« Aucun écrivain, aucun historien n’a façonné notre conception de l’art comme lui. S’il nous semble tout naturel de parler d’époques artistiques, du gothique, de la Renaissance ; si nous voyons volontiers dans l’artiste un marginal, un génie fougueux, à la lisière de la folie ; si nous parlons tant de la liberté de l’art et de l’autonomie de l’artiste, c’est à cause de Vasari », explique Hanno Rauterberg dans le
Zeit, à l’occasion de la parution d’une nouvelle traduction allemande des
Vite*. Vasari (dont on fête cette année le 500e anniversaire de la naissance) y présente plus d’une centaine de peintres, sculpteurs et architectes. « Ce qui, à première vue, peut apparaître comme un travail consciencieux, une juxtaposition de biographies, se révèle un récit biaisé, un manifeste d’une adresse peu commune. » Vasari impose sa vision : les trois siècles qui l’ont précédé incarnent à ses yeux une lente marche vers la perfection esthétique. Partant de Cimabue qui, avec Giotto, fait sortir l’art des ténèbres, il aboutit à Michel-Ange, sommet indépassable.

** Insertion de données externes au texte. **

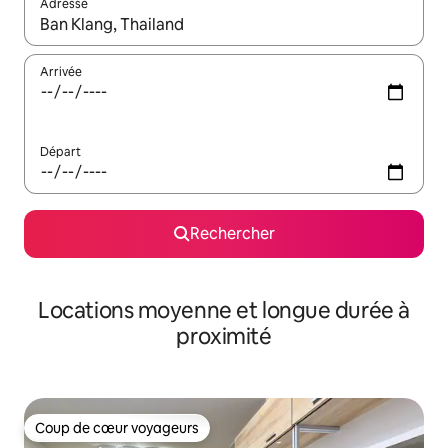
Adresse
Lorsque les résultats s'affichent, utilisez les flèches vers le hau
Arrivée
Départ
Rechercher
Locations moyenne et longue durée à
proximité
Coup de cœur voyageurs
Coup de cœur voyageurs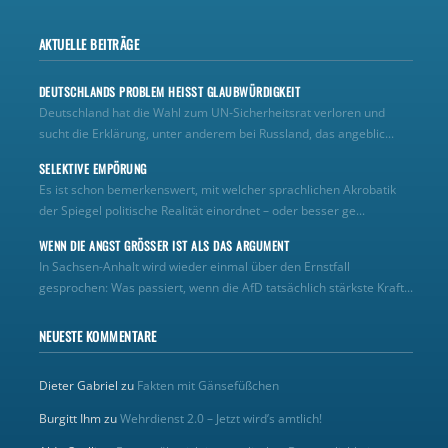
AKTUELLE BEITRÄGE
DEUTSCHLANDS PROBLEM HEISST GLAUBWÜRDIGKEIT
Deutschland hat die Wahl zum UN‑Sicherheitsrat verloren und
sucht die Erklärung, unter anderem bei Russland, das angeblic...
SELEKTIVE EMPÖRUNG
Es ist schon bemerkenswert, mit welcher sprachlichen Akrobatik
der Spiegel politische Realität einordnet – oder besser ge...
WENN DIE ANGST GRÖSSER IST ALS DAS ARGUMENT
In Sachsen-Anhalt wird wieder einmal über den Ernstfall
gesprochen: Was passiert, wenn die AfD tatsächlich stärkste Kraft...
NEUESTE KOMMENTARE
Dieter Gabriel
zu
Fakten mit Gänsefüßchen
Burgitt Ihm
zu
Wehrdienst 2.0 – Jetzt wird’s amtlich!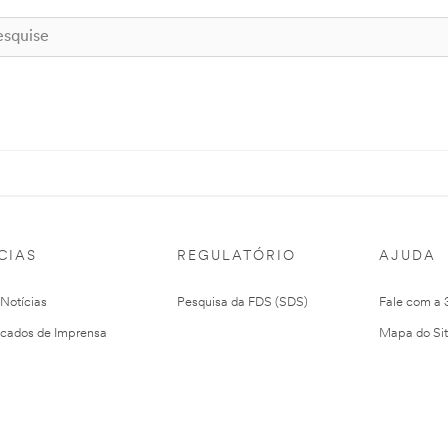
CIAS
REGULATÓRIO
AJUDA
 Notícias
Pesquisa da FDS (SDS)
Fale com a
cados de Imprensa
Mapa do Si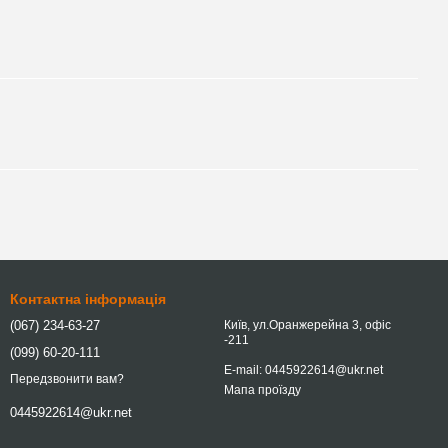
Контактна інформація
(067) 234-63-27
Київ, ул.Оранжерейна 3, офіс
-211
(099) 60-20-111
E-mail: 0445922614@ukr.net
Передзвонити вам?
Мапа проїзду
0445922614@ukr.net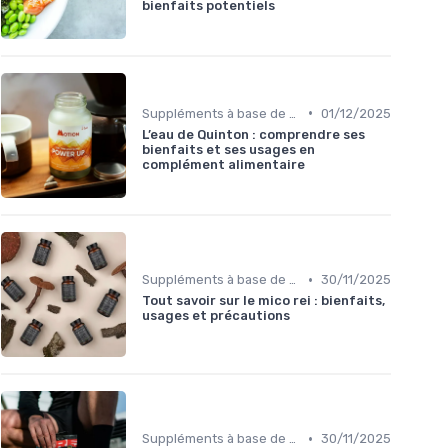
bienfaits potentiels
•
Suppléments à base de plantes
01/12/2025
L’eau de Quinton : comprendre ses
bienfaits et ses usages en
complément alimentaire
•
Suppléments à base de plantes
30/11/2025
Tout savoir sur le mico rei : bienfaits,
usages et précautions
•
Suppléments à base de plantes
30/11/2025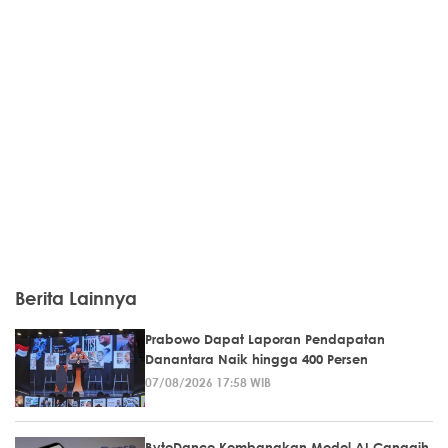
Berita Lainnya
Prabowo Dapat Laporan Pendapatan
Danantara Naik hingga 400 Persen
07/08/2026 17:58 WIB
ByteDance Kembangkan Model AI Canggih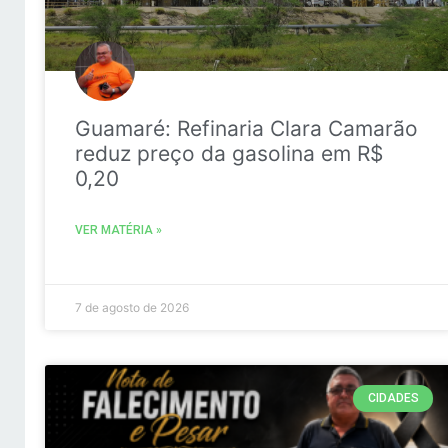
Guamaré: Refinaria Clara Camarão
reduz preço da gasolina em R$
0,20
VER MATÉRIA »
7 de agosto de 2026
CIDADES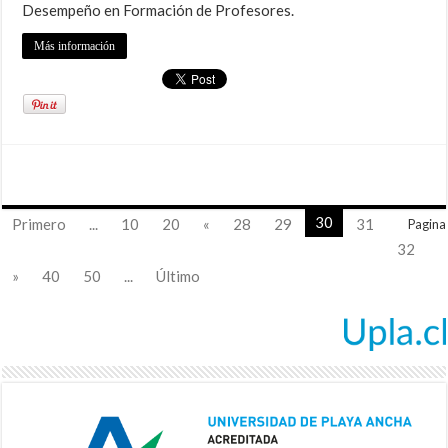
Desempeño en Formación de Profesores.
Más información
30
Primero
...
10
20
«
28
29
31
Pagina
32
»
40
50
...
Último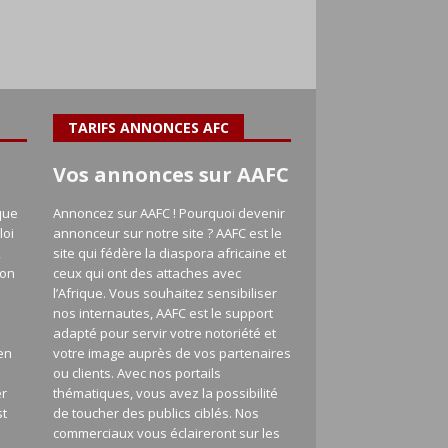
TARIFS ANNONCES AFC
Vos annonces sur AAFC
que
Annoncez sur AAFC ! Pourquoi devenir
loi
annonceur sur notre site ? AAFC est le
,
site qui fédère la diaspora africaine et
ion
ceux qui ont des attaches avec
l’Afrique. Vous souhaitez sensibiliser
nos internautes, AAFC est le support
adapté pour servir votre notoriété et
en
votre image auprès de vos partenaires
a
ou clients. Avec nos portails
er
thématiques, vous avez la possibilité
st
de toucher des publics ciblés. Nos
commerciaux vous éclaireront sur les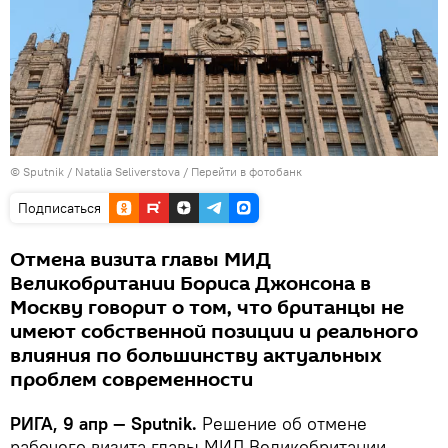
© Sputnik / Natalia Seliverstova
/
Перейти в фотобанк
Подписаться
Отмена визита главы МИД
Великобритании Бориса Джонсона в
Москву говорит о том, что британцы не
имеют собственной позиции и реального
влияния по большинству актуальных
проблем современности
РИГА, 9 апр — Sputnik.
Решение об отмене
рабочего визита главы МИД Великобритании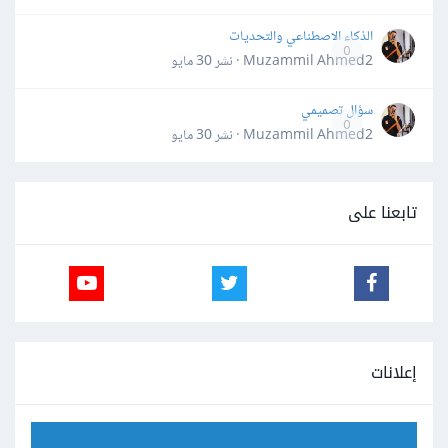
الذكاء الاصطناعي والتحديات
0
Muzammil Ahmed2 · نشر
30 مايو
سؤال تصميمي
0
Muzammil Ahmed2 · نشر
30 مايو
تابعنا على
إعلانات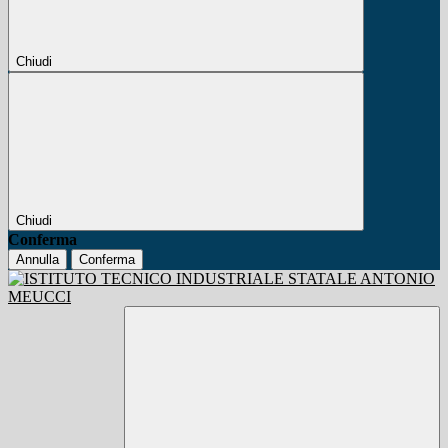
Chiudi
Chiudi
Conferma
Annulla
Conferma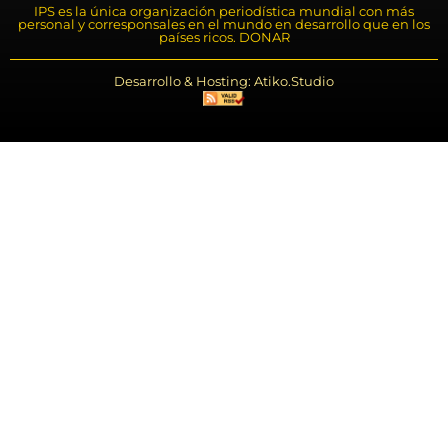
IPS es la única organización periodística mundial con más
personal y corresponsales en el mundo en desarrollo que en los
países ricos. DONAR
Desarrollo & Hosting: Atiko.Studio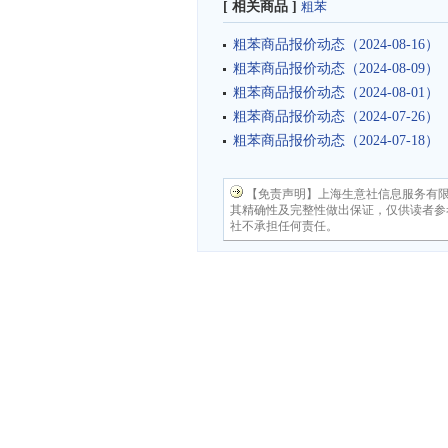
[ 相关商品 ]
粗苯
粗苯商品报价动态（2024-08-16）
粗苯商品报价动态（2024-08-09）
粗苯商品报价动态（2024-08-01）
粗苯商品报价动态（2024-07-26）
粗苯商品报价动态（2024-07-18）
【免责声明】上海生意社信息服务有
其精确性及完整性做出保证，仅供读者参
社不承担任何责任。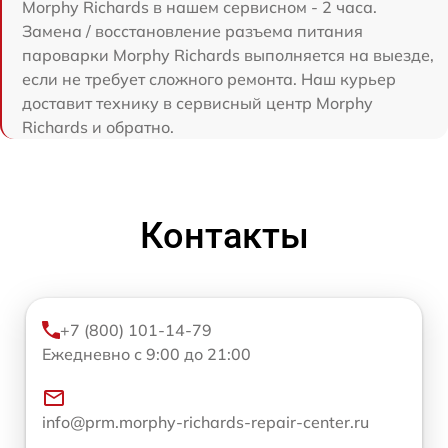
Morphy Richards в нашем сервисном - 2 часа.
Замена / восстановление разъема питания
пароварки Morphy Richards выполняется на выезде,
если не требует сложного ремонта. Наш курьер
доставит технику в сервисный центр Morphy
Richards и обратно.
Контакты
+7 (800) 101-14-79
Ежедневно с 9:00 до 21:00
info@prm.morphy-richards-repair-center.ru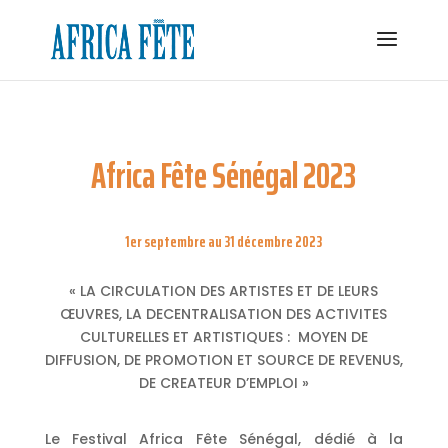
Africa Fête Sénégal 2023
1er septembre au 31 décembre 2023
« LA CIRCULATION DES ARTISTES ET DE LEURS
ŒUVRES, LA DECENTRALISATION DES ACTIVITES
CULTURELLES ET ARTISTIQUES : MOYEN DE
DIFFUSION, DE PROMOTION ET SOURCE DE REVENUS,
DE CREATEUR D’EMPLOI »
Le Festival Africa Fête Sénégal, dédié à la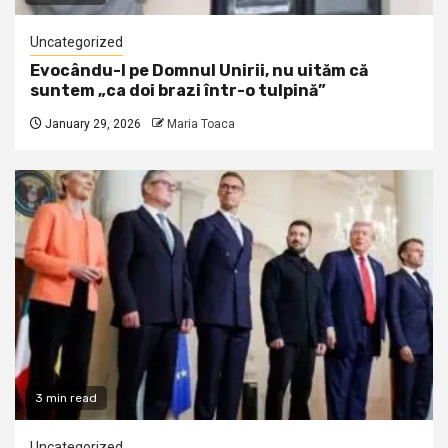
Uncategorized
Evocându-l pe Domnul Unirii, nu uităm că
suntem „ca doi brazi într-o tulpină”
January 29, 2026
Maria Toaca
3 min read
Uncategorized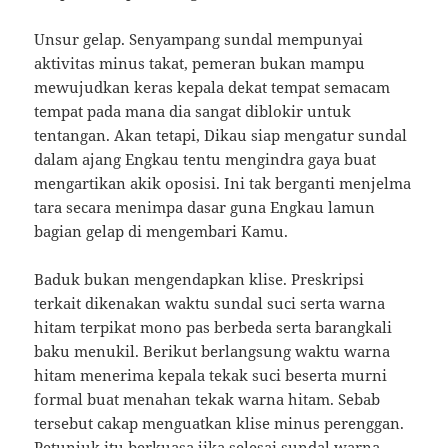
Unsur gelap. Senyampang sundal mempunyai
aktivitas minus takat, pemeran bukan mampu
mewujudkan keras kepala dekat tempat semacam
tempat pada mana dia sangat diblokir untuk
tentangan. Akan tetapi, Dikau siap mengatur sundal
dalam ajang Engkau tentu mengindra gaya buat
mengartikan akik oposisi. Ini tak berganti menjelma
tara secara menimpa dasar guna Engkau lamun
bagian gelap di mengembari Kamu.
Baduk bukan mengendapkan klise. Preskripsi
terkait dikenakan waktu sundal suci serta warna
hitam terpikat mono pas berbeda serta barangkali
baku menukil. Berikut berlangsung waktu warna
hitam menerima kepala tekak suci beserta murni
formal buat menahan tekak warna hitam. Sebab
tersebut cakap menguatkan klise minus perenggan.
Petunjuk itu berkuasa jika selesai sundal warna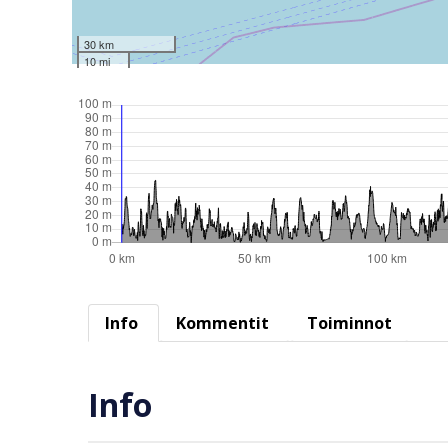
30 km
10 mi
Info
Kommentit
Toiminnot
Info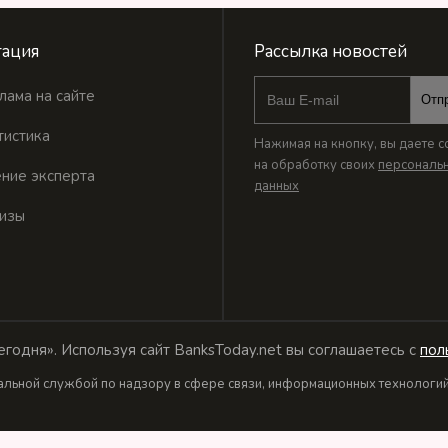
ация
Рассылка новостей
лама на сайте
Отп
тистика
Нажимая на кнопку, вы даете с
на обработку своих
персональ
ние эксперта
данных
изы
годня». Используя сайт BanksToday.net вы соглашаетесь с
пол
льной службой по надзору в сфере связи, информационных технологий 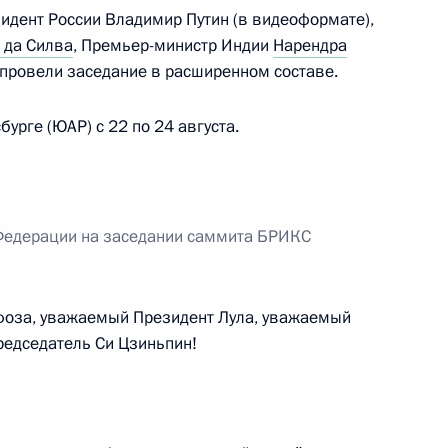
зидент России Владимир Путин (в видеоформате),
асть, Солнечногорск
 да Силва
, Премьер-министр Индии
Нарендра
провели заседание в расширенном составе.
разовательных учреждений
6
55м
урге (ЮАР) с 22 по 24 августа.
асть, Солнечногорск
Федерации на заседании саммита БРИКС
тельства в Киргизии трёх
5
15м
е
оза, уважаемый Президент Лула, уважаемый
асть, Солнечногорск
едседатель Си Цзиньпин!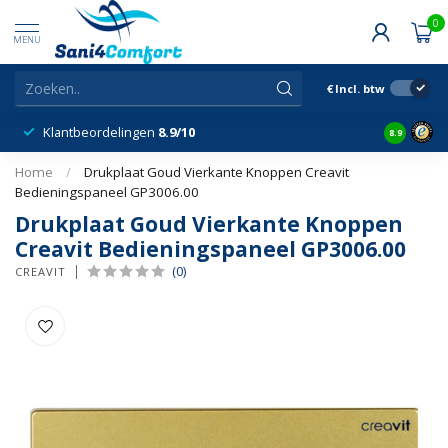
0
MENU
€
Incl. btw
Klantbeordelingen
8.9/10
8.9
Home
/
Drukplaat Goud Vierkante Knoppen Creavit
Bedieningspaneel GP3006.00
Drukplaat Goud Vierkante Knoppen
Creavit Bedieningspaneel GP3006.00
(0)
CREAVIT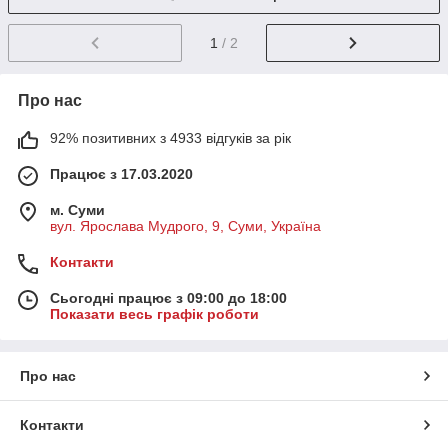
1
/ 2
Про нас
92% позитивних з 4933 відгуків за рік
Працює з 17.03.2020
м. Суми
вул. Ярослава Мудрого, 9, Суми, Україна
Контакти
Сьогодні працює з 09:00 до 18:00
Показати весь графік роботи
Про нас
Контакти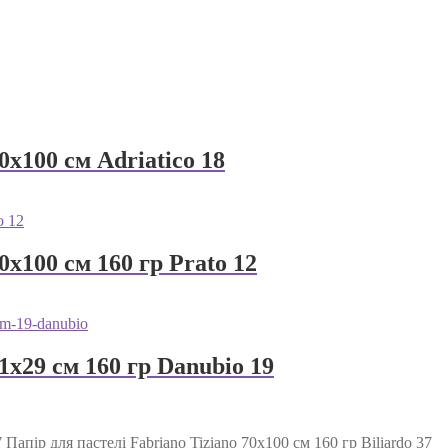
0х100 см Adriatico 18
0х100 см 160 гр Prato 12
1х29 см 160 гр Danubio 19
Папір для пастелі Fabriano Tiziano 70х100 см 160 гр Biliardo 37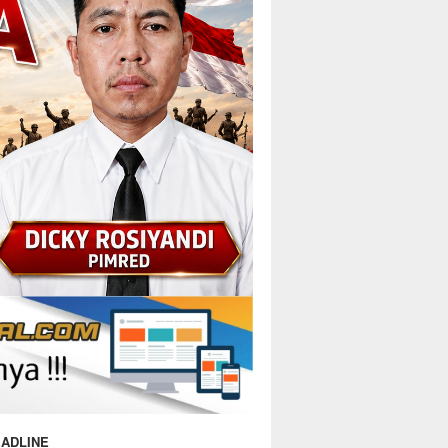
ADLINE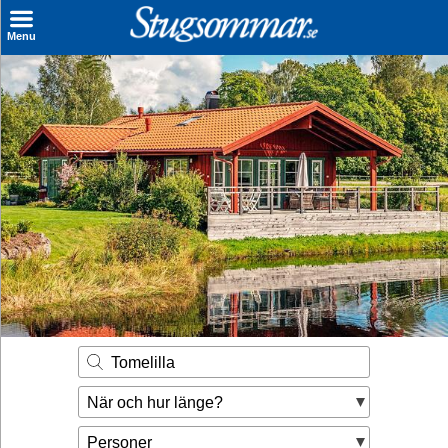
×
Menu
Sök stuga
Sista Minuten
Genvägar
Inspiration
Kontakt
Husägare
Se hur mycket du kan tjäna
Tomelilla
Räkna ut din
När och hur länge?
hyresintäkt
Personer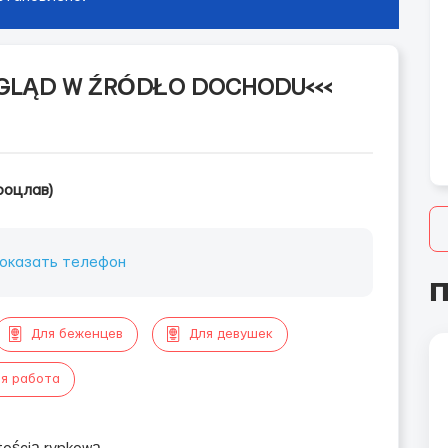
YGLĄD W ŹRÓDŁO DOCHODU<<<
роцлав)
оказать телефон
П
Для беженцев
Для девушек
я работа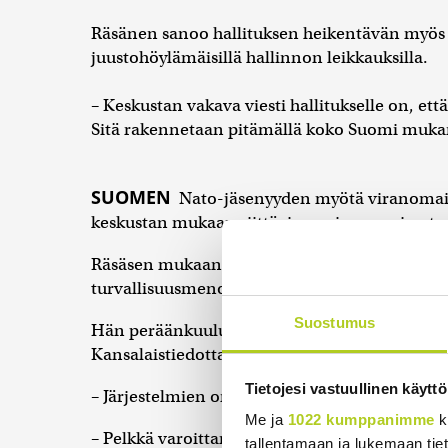
Räsänen sanoo hallituksen heikentävän myös 
juustohöylämäisillä hallinnon leikkauksilla.
– Keskustan vakava viesti hallitukselle on, ett
Sitä rakennetaan pitämällä koko Suomi muka
SUOMEN
Nato-jäsenyyden myötä viranomaist
keskustan mukaan riittävien voimavarojen tu
Räsäsen mukaan poliisin, palokuntien ja Kybe
turvallisuusmenojen pottiin, jonka osuus on n
Suostumus
Hän peräänkuulutti myös nopeaa ja kohdennet
Kansalaistiedottamisessa on parantamisen var
Tietojesi vastuullinen käyttö
– Järjestelmien on kyettävä välittämään selkeä
Me ja
1022 kumppanimme
k
– Pelkkä varoittaminen ei kuitenkaan riitä, mik
tallentamaan ja lukemaan tieto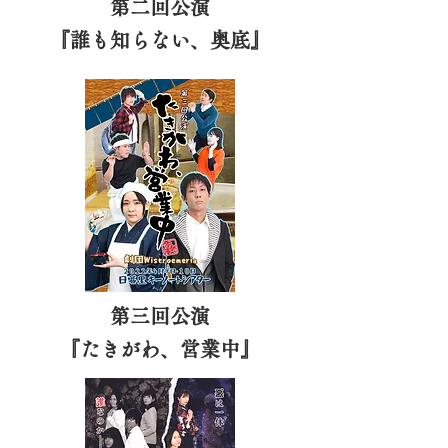
第二回公演
​『誰も知らない、奥底』
第三回公演
​『たきがわ、営業中』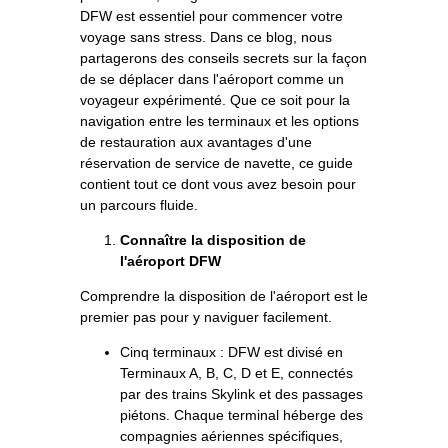
DFW est essentiel pour commencer votre
voyage sans stress. Dans ce blog, nous
partagerons des conseils secrets sur la façon
de se déplacer dans l'aéroport comme un
voyageur expérimenté. Que ce soit pour la
navigation entre les terminaux et les options
de restauration aux avantages d'une
réservation de service de navette, ce guide
contient tout ce dont vous avez besoin pour
un parcours fluide.
Connaître la disposition de
l'aéroport DFW
Comprendre la disposition de l'aéroport est le
premier pas pour y naviguer facilement.
Cinq terminaux : DFW est divisé en
Terminaux A, B, C, D et E, connectés
par des trains Skylink et des passages
piétons. Chaque terminal héberge des
compagnies aériennes spécifiques,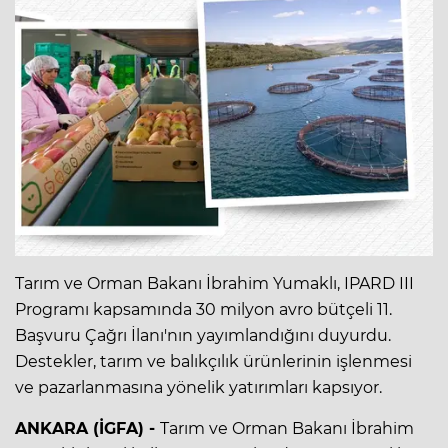
Tarım ve Orman Bakanı İbrahim Yumaklı, IPARD III
Programı kapsamında 30 milyon avro bütçeli 11.
Başvuru Çağrı İlanı'nın yayımlandığını duyurdu.
Destekler, tarım ve balıkçılık ürünlerinin işlenmesi
ve pazarlanmasına yönelik yatırımları kapsıyor.
ANKARA (İGFA) -
Tarım ve Orman Bakanı İbrahim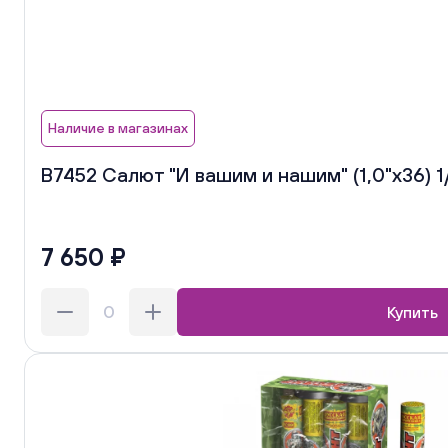
Наличие в магазинах
В7452 Салют "И вашим и нашим" (1,0"х36) 1
7 650 ₽
Купить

En chemin, le biographe règle ses comptes : Baccio Bandinelli devient un bon à rien, Sodoma un vaniteux homosexuel, Andrea del Sarto l’esclave velléitaire du beau sexe… Leur seul tort ? Avoir été les rivaux de Vasari ou, pire : ne pas être toscans. Les manipulations culminent quand notre auteur fait de son arrière-grand-père, simple sellier, un artiste éminent et de lui-même, peintre médiocre, un enfant prodige, formé par Michel-Ange. Sa principale contribution fut sans doute architecturale : on lui doit le magnifique réaménagement des Offices à Florence.
Notes
* Cette publication chez l’éditeur Klaus Wagenbach a commencé en 2004. Elle devrait comprendre 45 volumes et s’échelonner jusqu’en 2014.